For players within reasonable range of his age over the last two decades, Ronning is one of the top scorers. Even within this list, it’s hard to compare. The gap between him and Pavel Brendl is the same as the gap between Brendl and the bottom.
Things get a bit more interesting when you only include five-on-five goals.
Five-on-five scoring is an important specification for prospect evaluation. Research has suggested that goals at full strength are a better indicator of future NHL success than power play goals are. Intuitively, this makes sense. There is a lot less room on the ice at pro levels. If a player can not generate goals at even strength in junior hockey, then what chance does he stand in the NHL? Furthermore, NHL coaches are not keen on placing power play specialists in their bottom-six (just ask Brandon Pirri). It’s not that PP goals are bad, but rather that a lack of five-on-five goals is a massive red flag. Ronning has done a fair share of his scoring at even strength, so there’s no concern there.
A problem with evaluating Ronning’s progress is that his birthday is right around the awkward cutoff date for AHL eligibility. Thus, a number of players around his age who would serve as a basis for comparison aren’t actually in the WHL. It creates an intriguing situation. For many prospects, we can look at historical trends of similar players and make a strong education guess about that prospect’s odds of NHL success. But Ronning is unique. He may instead be paving a path by which similar players will be evaluated in the future.

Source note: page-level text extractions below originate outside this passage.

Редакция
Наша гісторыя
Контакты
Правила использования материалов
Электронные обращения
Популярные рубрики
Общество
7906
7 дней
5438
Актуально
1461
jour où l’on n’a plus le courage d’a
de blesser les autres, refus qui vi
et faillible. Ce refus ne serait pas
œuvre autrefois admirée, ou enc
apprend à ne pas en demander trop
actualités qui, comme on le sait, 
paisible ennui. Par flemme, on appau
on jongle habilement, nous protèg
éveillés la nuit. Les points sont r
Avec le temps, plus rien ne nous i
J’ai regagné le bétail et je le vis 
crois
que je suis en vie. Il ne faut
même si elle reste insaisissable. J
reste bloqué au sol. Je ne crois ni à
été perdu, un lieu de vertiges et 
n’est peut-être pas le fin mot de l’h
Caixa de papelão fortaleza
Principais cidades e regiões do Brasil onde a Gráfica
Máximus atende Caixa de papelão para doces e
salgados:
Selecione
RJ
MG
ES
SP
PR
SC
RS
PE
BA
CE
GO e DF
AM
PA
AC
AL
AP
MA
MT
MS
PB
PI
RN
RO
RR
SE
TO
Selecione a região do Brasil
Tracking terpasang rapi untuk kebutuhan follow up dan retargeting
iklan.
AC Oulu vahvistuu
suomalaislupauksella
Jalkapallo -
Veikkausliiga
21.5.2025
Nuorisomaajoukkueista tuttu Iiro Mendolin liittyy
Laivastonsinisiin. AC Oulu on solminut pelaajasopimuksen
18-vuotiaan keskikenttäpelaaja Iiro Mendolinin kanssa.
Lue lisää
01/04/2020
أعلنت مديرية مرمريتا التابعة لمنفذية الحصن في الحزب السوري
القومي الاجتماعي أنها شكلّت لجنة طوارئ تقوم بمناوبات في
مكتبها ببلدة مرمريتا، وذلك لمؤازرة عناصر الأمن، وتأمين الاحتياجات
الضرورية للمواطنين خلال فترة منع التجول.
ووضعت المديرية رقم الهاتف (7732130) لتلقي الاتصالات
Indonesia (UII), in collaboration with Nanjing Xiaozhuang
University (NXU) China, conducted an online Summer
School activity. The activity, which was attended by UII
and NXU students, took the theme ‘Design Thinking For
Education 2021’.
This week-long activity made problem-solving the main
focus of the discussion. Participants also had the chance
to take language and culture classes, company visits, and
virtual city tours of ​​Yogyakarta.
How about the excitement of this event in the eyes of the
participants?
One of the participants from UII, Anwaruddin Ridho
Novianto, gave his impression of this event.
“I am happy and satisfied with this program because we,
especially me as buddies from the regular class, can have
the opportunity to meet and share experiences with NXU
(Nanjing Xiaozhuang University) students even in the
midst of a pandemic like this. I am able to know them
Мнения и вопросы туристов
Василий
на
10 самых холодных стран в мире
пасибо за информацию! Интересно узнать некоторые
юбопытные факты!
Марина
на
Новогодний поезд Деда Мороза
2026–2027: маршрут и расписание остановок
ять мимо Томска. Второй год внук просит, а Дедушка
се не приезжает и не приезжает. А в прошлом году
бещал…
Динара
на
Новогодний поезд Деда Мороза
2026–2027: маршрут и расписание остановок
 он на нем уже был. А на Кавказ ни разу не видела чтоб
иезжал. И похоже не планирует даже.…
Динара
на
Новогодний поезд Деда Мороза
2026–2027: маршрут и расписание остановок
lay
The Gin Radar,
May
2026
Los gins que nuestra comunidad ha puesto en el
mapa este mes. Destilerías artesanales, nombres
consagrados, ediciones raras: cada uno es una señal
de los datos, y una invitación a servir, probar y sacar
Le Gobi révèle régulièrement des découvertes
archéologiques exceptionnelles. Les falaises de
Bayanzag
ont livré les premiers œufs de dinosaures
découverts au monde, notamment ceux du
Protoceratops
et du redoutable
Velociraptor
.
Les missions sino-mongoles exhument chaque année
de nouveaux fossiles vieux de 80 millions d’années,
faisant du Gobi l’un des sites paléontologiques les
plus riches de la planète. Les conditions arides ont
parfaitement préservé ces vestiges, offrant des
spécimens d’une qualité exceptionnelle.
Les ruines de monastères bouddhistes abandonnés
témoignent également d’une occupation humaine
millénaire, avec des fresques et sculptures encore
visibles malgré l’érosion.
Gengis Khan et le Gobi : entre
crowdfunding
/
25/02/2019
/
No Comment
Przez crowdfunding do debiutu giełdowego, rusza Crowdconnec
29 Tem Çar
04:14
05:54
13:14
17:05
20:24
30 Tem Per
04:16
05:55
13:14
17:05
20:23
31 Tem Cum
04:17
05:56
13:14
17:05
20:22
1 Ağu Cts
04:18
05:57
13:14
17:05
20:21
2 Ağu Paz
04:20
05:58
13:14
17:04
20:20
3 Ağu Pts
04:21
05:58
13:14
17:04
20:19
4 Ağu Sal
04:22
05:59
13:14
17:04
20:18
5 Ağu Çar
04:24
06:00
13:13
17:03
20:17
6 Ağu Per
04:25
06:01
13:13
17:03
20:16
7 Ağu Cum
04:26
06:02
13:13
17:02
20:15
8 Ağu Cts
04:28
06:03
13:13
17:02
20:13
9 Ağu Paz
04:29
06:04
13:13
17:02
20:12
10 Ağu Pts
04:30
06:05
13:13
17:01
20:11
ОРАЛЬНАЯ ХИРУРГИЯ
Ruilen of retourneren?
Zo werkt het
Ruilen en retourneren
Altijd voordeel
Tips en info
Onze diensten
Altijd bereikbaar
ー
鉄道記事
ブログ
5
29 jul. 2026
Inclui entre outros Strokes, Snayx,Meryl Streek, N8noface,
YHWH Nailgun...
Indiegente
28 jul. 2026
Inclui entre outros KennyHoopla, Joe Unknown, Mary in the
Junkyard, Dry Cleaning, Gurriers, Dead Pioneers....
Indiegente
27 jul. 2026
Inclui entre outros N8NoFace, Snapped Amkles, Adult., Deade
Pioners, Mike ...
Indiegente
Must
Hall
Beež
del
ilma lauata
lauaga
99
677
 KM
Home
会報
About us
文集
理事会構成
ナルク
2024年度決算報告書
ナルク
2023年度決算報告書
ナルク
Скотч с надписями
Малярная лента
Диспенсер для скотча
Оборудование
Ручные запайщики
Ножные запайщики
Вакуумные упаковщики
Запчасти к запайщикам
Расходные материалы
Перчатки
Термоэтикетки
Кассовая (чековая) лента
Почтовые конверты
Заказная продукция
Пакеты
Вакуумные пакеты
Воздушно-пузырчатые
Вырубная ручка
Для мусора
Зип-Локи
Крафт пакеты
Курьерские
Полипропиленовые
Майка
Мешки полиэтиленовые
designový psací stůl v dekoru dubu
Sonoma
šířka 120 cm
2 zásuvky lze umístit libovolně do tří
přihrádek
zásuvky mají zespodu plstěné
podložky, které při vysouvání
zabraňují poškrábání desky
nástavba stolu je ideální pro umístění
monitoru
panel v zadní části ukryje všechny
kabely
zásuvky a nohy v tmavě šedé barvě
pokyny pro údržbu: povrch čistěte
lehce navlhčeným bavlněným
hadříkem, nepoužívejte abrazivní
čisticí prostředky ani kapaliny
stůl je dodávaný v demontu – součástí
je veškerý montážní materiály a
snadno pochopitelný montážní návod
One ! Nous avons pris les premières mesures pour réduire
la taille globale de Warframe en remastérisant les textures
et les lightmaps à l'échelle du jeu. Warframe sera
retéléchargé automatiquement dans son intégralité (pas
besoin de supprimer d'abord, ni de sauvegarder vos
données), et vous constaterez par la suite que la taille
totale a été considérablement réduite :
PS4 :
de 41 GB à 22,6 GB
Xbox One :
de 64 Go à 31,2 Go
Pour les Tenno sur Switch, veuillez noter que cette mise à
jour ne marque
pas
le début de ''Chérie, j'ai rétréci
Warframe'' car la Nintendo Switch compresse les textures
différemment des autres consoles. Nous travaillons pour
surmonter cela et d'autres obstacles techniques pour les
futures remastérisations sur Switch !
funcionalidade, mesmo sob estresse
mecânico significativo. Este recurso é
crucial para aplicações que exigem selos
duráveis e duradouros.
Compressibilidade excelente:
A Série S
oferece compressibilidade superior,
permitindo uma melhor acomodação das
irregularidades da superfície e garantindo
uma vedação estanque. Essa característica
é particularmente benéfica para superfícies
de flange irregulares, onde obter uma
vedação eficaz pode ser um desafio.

The few players with close numbers are either incomplete or problematic studies. Pavel Brendl and Nigel Dawes had shorts stints in the NHL before putting up incredible numbers in Europe. Had they been prospects today, where the league is more skill-based and open to analytics, would they have had full NHL careers?
The other players who hovered near Ronning’s production are Dryden Hunt, Jayce Hawryluk, and Adam Helewka; all recent WHL graduates. They are all currently putting up decent numbers in the AHL, and Hunt in particular has earned 11 NHL games with the Panthers. It’s too early to deem any of them successes or failures by NHL standards, but the door is still open for all three. Ronning has slightly outproduced them, and already had a nice cup of coffee with Hartford at a younger age. If in two years he is similarly producing in the AHL and knocking on the door of an NHL call-up, then the Rangers will feel awfully good about drafting him with one of the last picks of the seventh round in the 2016 NHL Draft.